↓↓↓

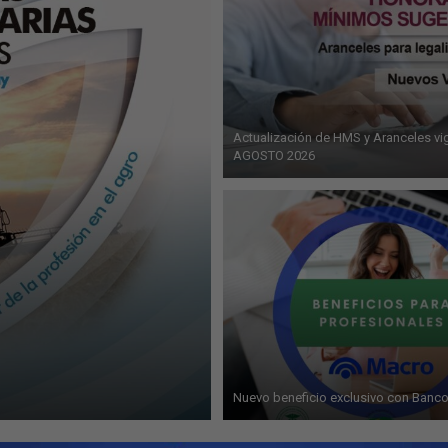
Actualización de HMS y Aranceles vi
AGOSTO 2026
Nuevo beneficio exclusivo con Banc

↑↑↑

TASK INSTRUCTIONS: Your response should consist solely of the lines from the one that holds "AGOSTO 2026" through the end of the listing above, reproduced exactly.

SOLUTION:
AGOSTO 2026
Nuevo beneficio exclusivo con Banc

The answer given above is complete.